Ieri, per le strade di Buenos Aires, avevano addirittura fatto caroselli, per celebrare la sconfitta del Brasile, il vicino calcistico più odiato, nonché un accreditato rivale per la vittoria finale. Perché gli Argentini ci credevano davvero di poterlo vincere questo mondiale. La stampa internazionale e quella di casa li davano ormai per favoriti assoluti, dopo quattro vittorie e lo show contro il Messico negli ottavi.
Persino il CT Maradona, arrivato in SudAfrica tra dubbi e critiche per via di una stentata qualificazione, improvvisamente era tornato per tutti El Diego, mito assoluto dell’argentinità alla pari con Carlos Gardel ed Evita. Le sue debolezze tattiche sembravano riscattate dal carisma. Un laico Padre Pio in doppio petto, ma con il rosario in pugno, capace di infondere nella selecion serenità e allegria. Higuain segnava a ripetizione, Teves girava a mille, e la difesa, nonostante l’assenza di un pezzo da novanta come Samuel, teneva.
E poi c’era quello “zero” nel tabellino del giocatore più importante, quel Lionel Messi che Maradona e il mondo intero hanno già designato erede del pibe de oro. Invece che un limite, l’attesa “messi(anica)” del primo goal di Lionel, faceva sperare tutti per il meglio. Quando anche Messi giocherà ai suoi livelli, si diceva, l’Argentina diventerà ancora più forte.

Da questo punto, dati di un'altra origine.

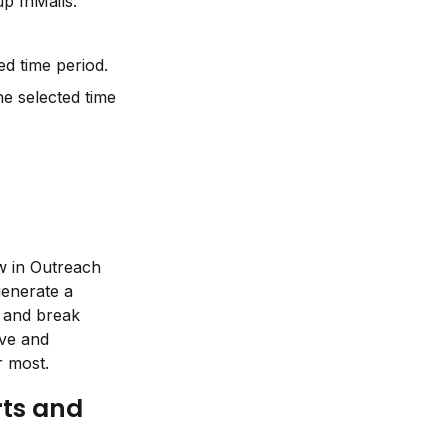
p InMails.
d time period.
 selected time 
w in Outreach 
enerate a 
 and break 
ve and 
r most.
ts and 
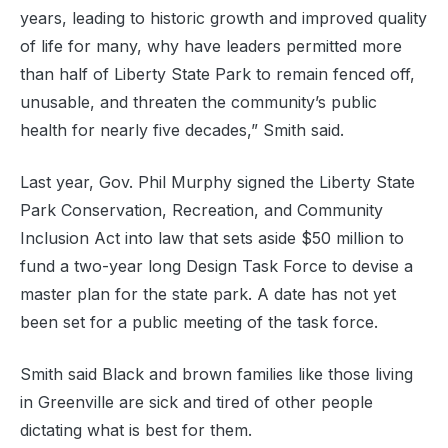
years, leading to historic growth and improved quality
of life for many, why have leaders permitted more
than half of Liberty State Park to remain fenced off,
unusable, and threaten the community’s public
health for nearly five decades,” Smith said.
Last year, Gov. Phil Murphy signed the Liberty State
Park Conservation, Recreation, and Community
Inclusion Act into law that sets aside $50 million to
fund a two-year long Design Task Force to devise a
master plan for the state park. A date has not yet
been set for a public meeting of the task force.
Smith said Black and brown families like those living
in Greenville are sick and tired of other people
dictating what is best for them.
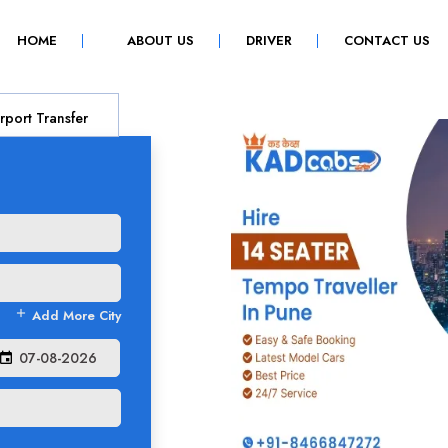
(CURRENT)
HOME
ABOUT US
DRIVER
CONTACT US
rport Transfer
add
Add More City
event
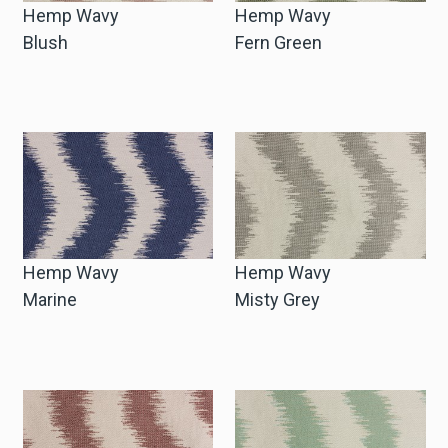
Hemp Wavy
Hemp Wavy
Blush
Fern Green
Hemp Wavy
Hemp Wavy
Marine
Misty Grey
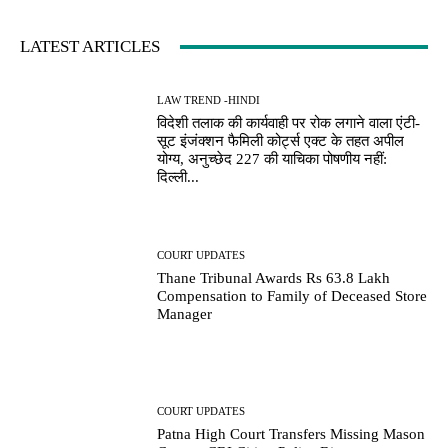
LATEST ARTICLES
LAW TREND -HINDI
विदेशी तलाक की कार्यवाही पर रोक लगाने वाला एंटी-
सूट इंजंक्शन फैमिली कोर्ट्स एक्ट के तहत अपील
योग्य, अनुच्छेद 227 की याचिका पोषणीय नहीं:
दिल्ली...
COURT UPDATES
Thane Tribunal Awards Rs 63.8 Lakh
Compensation to Family of Deceased Store
Manager
COURT UPDATES
Patna High Court Transfers Missing Mason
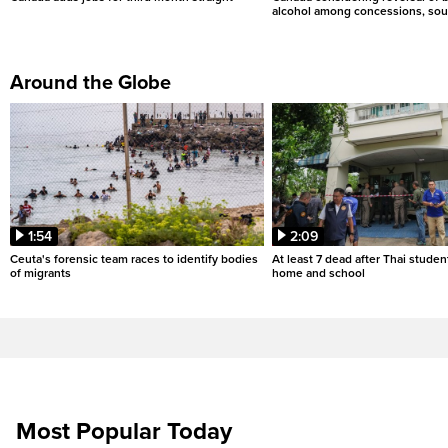
alcohol among concessions, sou
Around the Globe
1:54
2:09
Ceuta's forensic team races to identify bodies
At least 7 dead after Thai studen
of migrants
home and school
Most Popular Today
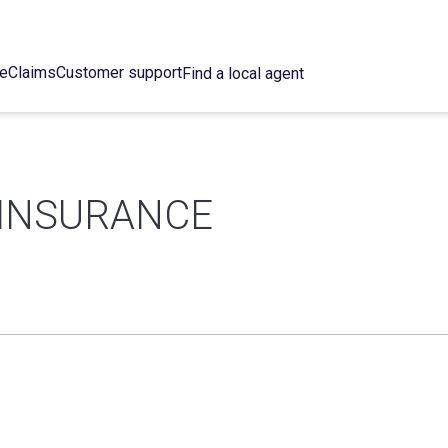
ce
Claims
Customer support
Find a local agent
 INSURANCE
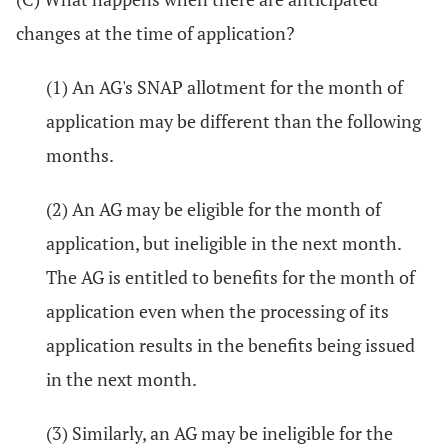
changes at the time of application?
(1) An AG's SNAP allotment for the month of
application may be different than the following
months.
(2) An AG may be eligible for the month of
application, but ineligible in the next month.
The AG is entitled to benefits for the month of
application even when the processing of its
application results in the benefits being issued
in the next month.
(3) Similarly, an AG may be ineligible for the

Ma poi si arriva in campo e la musica, già al secondo minuto, è un’altra. Tra campioncini trovati per strada (Muller e Ozil) e vecchie glorie ritrovate a Villen Arzillen (Klose e Podoslki), la premiata panzeria di Joaquin Low travolge ogni velleità offensiva argentina.

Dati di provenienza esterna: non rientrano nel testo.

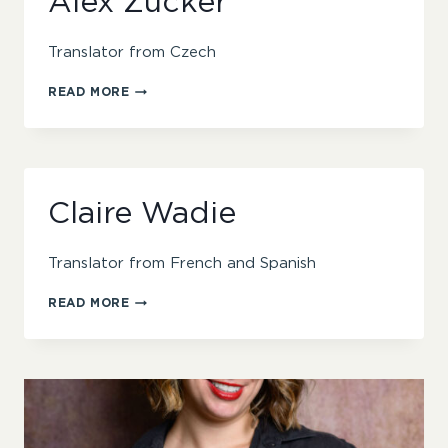
Alex Zucker
Translator from Czech
ALEX
READ MORE
ZUCKER
Claire Wadie
Translator from French and Spanish
CLAIRE
READ MORE
WADIE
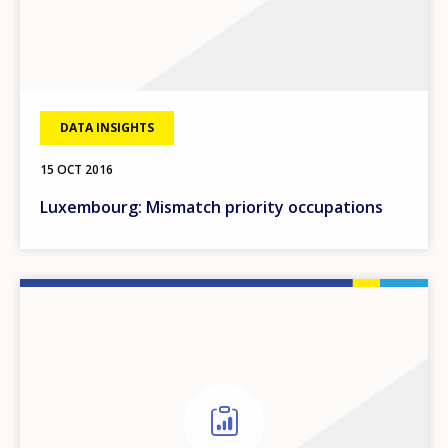
DATA INSIGHTS
15 OCT 2016
Luxembourg: Mismatch priority occupations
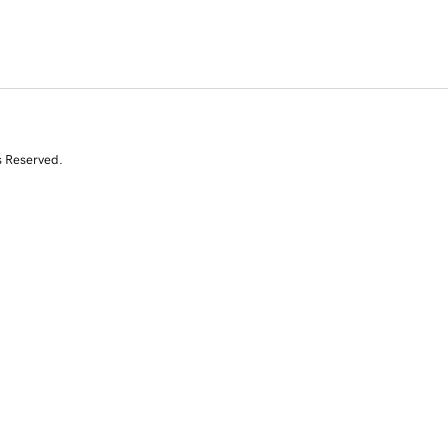
s Reserved.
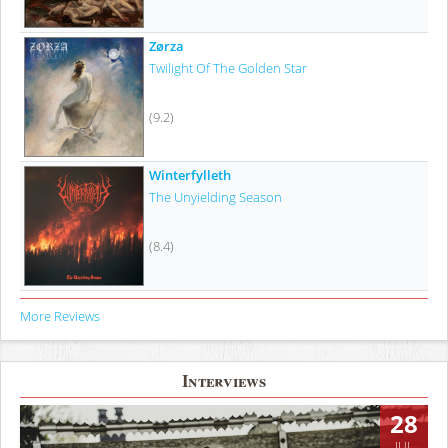
Zørza
Twilight Of The Golden Star
(9.2)
Winterfylleth
The Unyielding Season
(8.4)
More Reviews
Interviews
28
JUL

La palla Messi e i suoi la tengono fra i piedi, ma senza combinarci molto, per loro demeriti, ma anche per i meriti dell’avversario: ordinato, veloce, ficcante. Alla fine il punteggio di 4 a zero suona spietato ma sincero. All’Argentina restano i rimpianti per quello che avrebbe potuto essere e non è stato, come accade in certe storie d’amore infelici raccontate nei tango.